◆ **How to complete this task**
After locating the line that holds "30 مارس 2026", copy that line and all that follow it word for word through the end of the data, with no pictures.

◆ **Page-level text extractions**
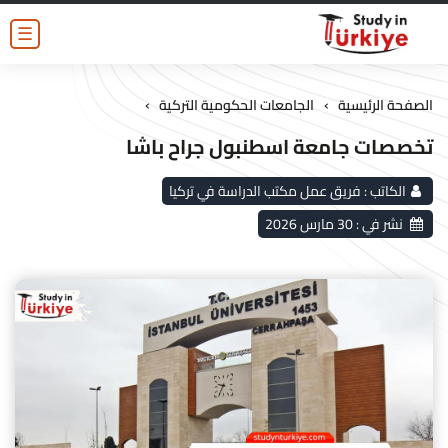
☰
›
›
الصفحة الرئيسية
الجامعات الحكومية التركية
تخصصات جامعة اسطنبول جراح باشا
الكاتب :
فريق عمل مكتب الدراسة في تركيا
نشر في :
30 مارس 2026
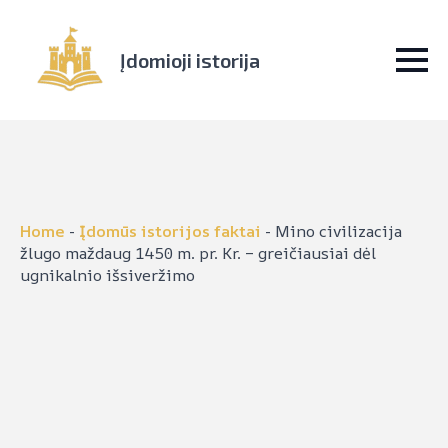
Įdomioji istorija
Home
-
Įdomūs istorijos faktai
-
Mino civilizacija
žlugo maždaug 1450 m. pr. Kr. – greičiausiai dėl
ugnikalnio išsiveržimo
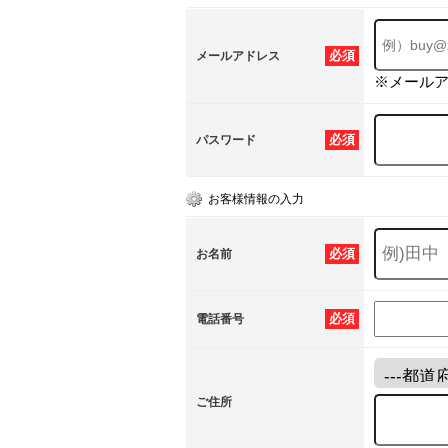
必須
メールアドレス
※メール
必須
パスワード
お客様情報の入力
必須
お名前
必須
電話番号
ご住所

◆ **Solution to this problem**
30 مارس 2026
Įdomioji istorija
Home
-
Įdomūs istorijos faktai
-
Mino civilizacija
žlugo maždaug 1450 m. pr. Kr. – greičiausiai dėl
ugnikalnio išsiveržimo
必須
メールアドレス
※メール
必須
パスワード
お客様情報の入力
必須
お名前
必須
電話番号
ご住所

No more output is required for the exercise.